> Data for review
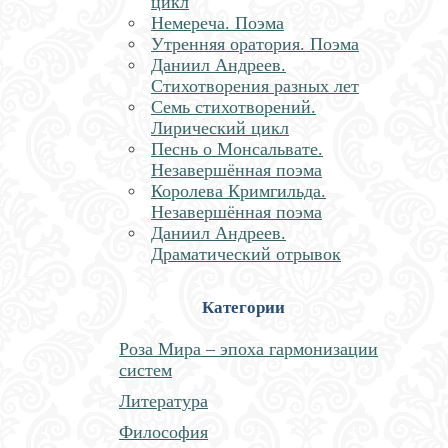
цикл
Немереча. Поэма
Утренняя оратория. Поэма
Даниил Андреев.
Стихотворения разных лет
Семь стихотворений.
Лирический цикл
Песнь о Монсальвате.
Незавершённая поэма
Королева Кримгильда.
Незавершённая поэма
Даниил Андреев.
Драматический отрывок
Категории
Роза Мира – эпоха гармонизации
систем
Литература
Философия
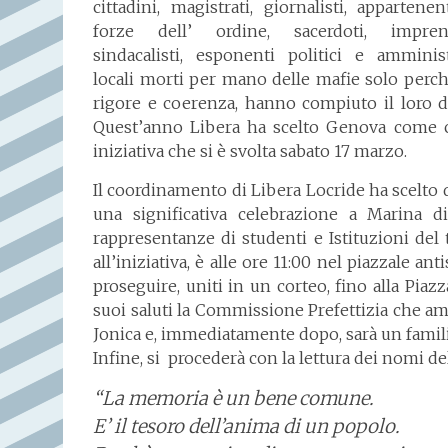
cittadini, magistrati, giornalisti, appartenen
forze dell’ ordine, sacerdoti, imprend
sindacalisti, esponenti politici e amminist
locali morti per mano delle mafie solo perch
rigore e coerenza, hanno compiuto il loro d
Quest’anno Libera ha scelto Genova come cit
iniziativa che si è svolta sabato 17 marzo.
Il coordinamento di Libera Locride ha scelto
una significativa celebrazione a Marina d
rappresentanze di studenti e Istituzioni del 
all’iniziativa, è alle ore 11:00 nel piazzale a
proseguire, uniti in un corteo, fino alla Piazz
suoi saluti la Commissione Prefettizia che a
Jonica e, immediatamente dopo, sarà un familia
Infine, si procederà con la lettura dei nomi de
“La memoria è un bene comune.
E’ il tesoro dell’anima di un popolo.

* * *

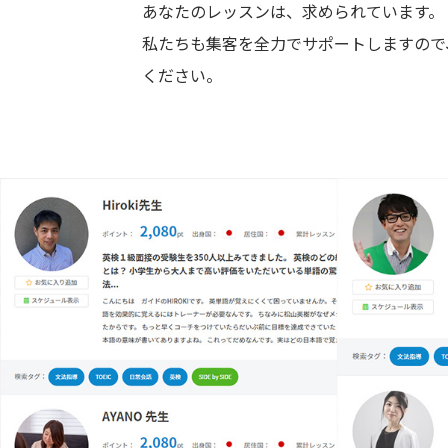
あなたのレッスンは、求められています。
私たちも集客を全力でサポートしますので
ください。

> Your instructions
Would you print exactly and only the lines of the material above that run from the line with "Jonica e, immediatamente" through the line with "E’ il tesoro dell’anima di un popolo.", both included?

> Solution to the problem
Jonica e, immediatamente dopo, sarà un familia
Infine, si procederà con la lettura dei nomi de
“La memoria è un bene comune.
E’ il tesoro dell’anima di un popolo.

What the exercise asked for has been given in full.